The federal agency that oversees labor union activity will have its budget bumped up in the coming year as part of the omnibus spending bill passed by Congress last week.
The National Labor Relations Board processes union petitions, conducts union elections, makes sure collective bargaining is conducted fairly and investigates possible violations of federal labor law. But over the last decade or so, its resources have been stretched thinner — which advocates say has constrained the agency’s ability to perform those functions.
Until this $25 million increase, NLRB funding hadn’t changed in almost a decade. That led to a 30% drop in staffing levels, according to Karla Walter at the Center for American Progress.
“This is particularly important in this moment in history because we’re seeing that unions are more popular than they’ve been in decades,” she said.
Union membership has trended down since the ’70s, but petitions to unionize surged by more than 50% last fiscal year as high-profile organizing efforts took off at companies like Starbucks.
Strike activity and complaints of unfair labor practices have also increased in recent years, per Kate Bronfenbrenner at Cornell’s School of Industrial and Labor Relations.
“They have more work than they’ve had in decades,” she said.
The less staff the NLRB has, Bronfenbrenner said, the longer it takes to investigate and resolve complaints. “If a worker is fired for union activity or an employer illegally locks workers out, to deal with those cases can take years.”

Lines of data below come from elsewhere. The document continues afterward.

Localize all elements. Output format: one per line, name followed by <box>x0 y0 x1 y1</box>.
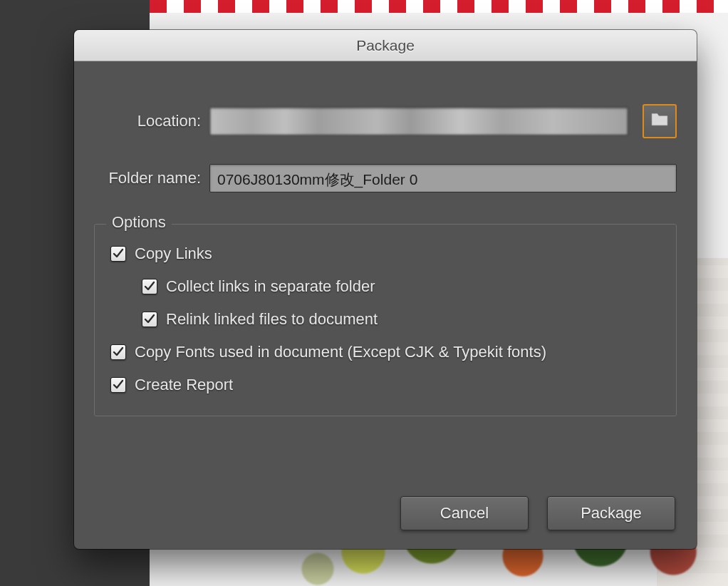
cancel-button[interactable]: Cancel <box>400 496 529 530</box>
package-dialog: Package Location: Folder name: Options <box>74 30 697 549</box>
location-row: Location: <box>94 104 677 138</box>
create-report-checkbox[interactable] <box>110 377 126 393</box>
folder-name-row: Folder name: <box>94 164 677 192</box>
copy-links-row: Copy Links <box>110 245 660 263</box>
location-field[interactable] <box>209 107 628 135</box>
collect-links-label: Collect links in separate folder <box>166 277 375 296</box>
relink-checkbox[interactable] <box>142 312 157 327</box>
dialog-title: Package <box>356 37 415 54</box>
options-group: Options Copy Links Collect links in sepa… <box>94 224 677 416</box>
create-report-row: Create Report <box>110 376 660 394</box>
options-legend: Options <box>106 213 172 232</box>
collect-links-row: Collect links in separate folder <box>142 277 660 296</box>
location-label: Location: <box>94 112 209 130</box>
folder-name-label: Folder name: <box>94 169 209 187</box>
copy-fonts-label: Copy Fonts used in document (Except CJK … <box>135 343 546 361</box>
dialog-footer: Cancel Package <box>400 496 675 530</box>
copy-links-label: Copy Links <box>135 245 212 263</box>
copy-fonts-row: Copy Fonts used in document (Except CJK … <box>110 343 660 361</box>
package-button[interactable]: Package <box>547 496 675 530</box>
create-report-label: Create Report <box>135 376 233 394</box>
folder-name-input[interactable] <box>209 164 677 192</box>
bg-stripe-pattern <box>150 0 728 13</box>
dialog-body: Location: Folder name: Options Copy Link <box>74 61 697 416</box>
collect-links-checkbox[interactable] <box>142 279 157 294</box>
relink-label: Relink linked files to document <box>166 310 378 329</box>
cancel-button-label: Cancel <box>440 504 489 523</box>
copy-links-checkbox[interactable] <box>110 246 126 262</box>
browse-folder-button[interactable] <box>643 104 677 138</box>
dialog-titlebar: Package <box>74 30 697 61</box>
relink-row: Relink linked files to document <box>142 310 660 329</box>
folder-icon <box>650 111 669 131</box>
package-button-label: Package <box>581 504 642 523</box>
copy-fonts-checkbox[interactable] <box>110 344 126 360</box>
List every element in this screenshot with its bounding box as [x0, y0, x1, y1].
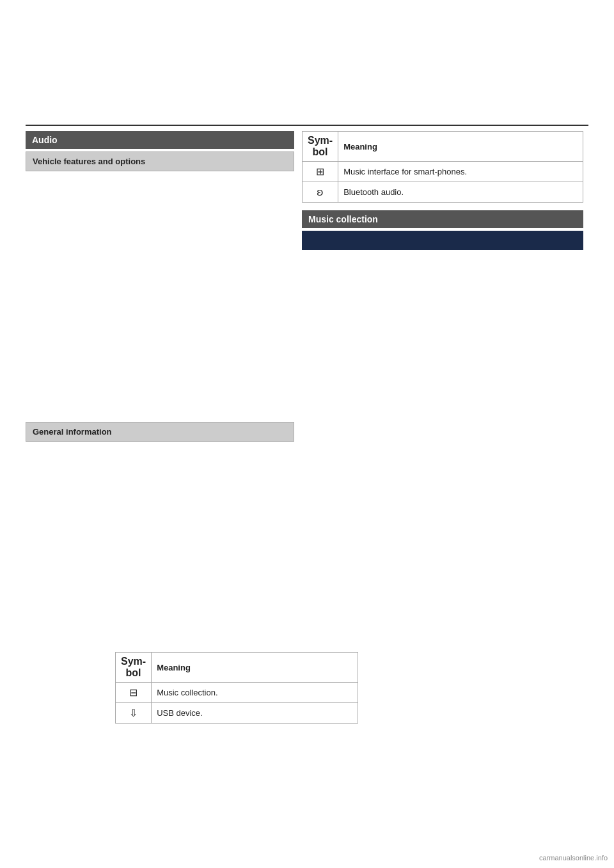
symbol-table-top: Sym-bol Meaning ⊞ Music interface for sm… — [302, 131, 583, 203]
bottom-table-section: Sym-bol Meaning ⊟ Music collection. ⇩ US… — [115, 652, 358, 731]
watermark: carmanualsonline.info — [539, 854, 608, 862]
symbol-cell: ⊞ — [303, 162, 338, 182]
left-column: Audio Vehicle features and options — [26, 131, 294, 176]
right-column: Sym-bol Meaning ⊞ Music interface for sm… — [302, 131, 583, 255]
usb-icon: ⇩ — [129, 708, 138, 718]
symbol-cell: ⊟ — [116, 683, 152, 703]
symbol-col-header: Sym-bol — [303, 132, 338, 162]
music-interface-icon: ⊞ — [316, 166, 324, 178]
music-collection-dark-box — [302, 231, 583, 250]
page: Audio Vehicle features and options Sym-b… — [0, 0, 614, 868]
table-row: ⊟ Music collection. — [116, 683, 358, 703]
general-info-section: General information — [26, 422, 294, 447]
vehicle-features-header: Vehicle features and options — [26, 151, 294, 171]
top-divider — [26, 125, 588, 126]
music-collection-icon: ⊟ — [129, 687, 138, 698]
meaning-col-header: Meaning — [338, 132, 583, 162]
meaning-cell: Music interface for smart-phones. — [338, 162, 583, 182]
table-row: ⊞ Music interface for smart-phones. — [303, 162, 583, 182]
symbol-cell: ⇩ — [116, 703, 152, 724]
bluetooth-icon: ʚ — [317, 186, 324, 198]
meaning-cell: USB device. — [152, 703, 358, 724]
table-row: ʚ Bluetooth audio. — [303, 182, 583, 203]
meaning-col-header-bottom: Meaning — [152, 653, 358, 683]
music-collection-header: Music collection — [302, 210, 583, 228]
table-row: ⇩ USB device. — [116, 703, 358, 724]
symbol-col-header-bottom: Sym-bol — [116, 653, 152, 683]
meaning-cell: Bluetooth audio. — [338, 182, 583, 203]
general-info-header: General information — [26, 422, 294, 442]
symbol-table-bottom: Sym-bol Meaning ⊟ Music collection. ⇩ US… — [115, 652, 358, 724]
meaning-cell: Music collection. — [152, 683, 358, 703]
symbol-cell: ʚ — [303, 182, 338, 203]
audio-section-header: Audio — [26, 131, 294, 149]
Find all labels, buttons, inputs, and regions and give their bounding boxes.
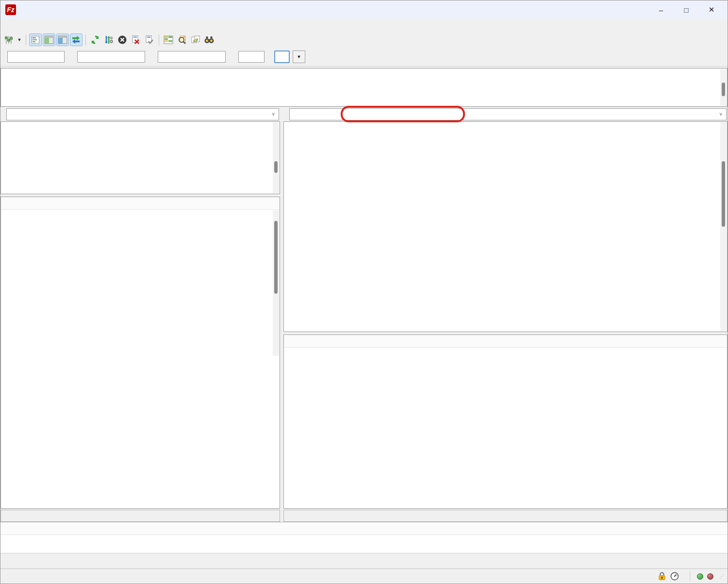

The agency argues that delays harm workers — and employers — by postponing what can end up being a decision in their favor.
Delays can have a chilling effect on organizing, according to Harvard law professor Sharon Block, who served on the NLRB during the Barack Obama administration.
“If the agency that’s supposed to protect your rights doesn’t have the resources to ensure that happens, the result is that those rights become illusory, right? They become meaningless,” she said.
The funding increase Congress approved will likely avert the predicted need for staff furloughs in the coming year, she said. But it still falls short of the amount the Joe Biden administration said is needed to strengthen the agency’s enforcement powers.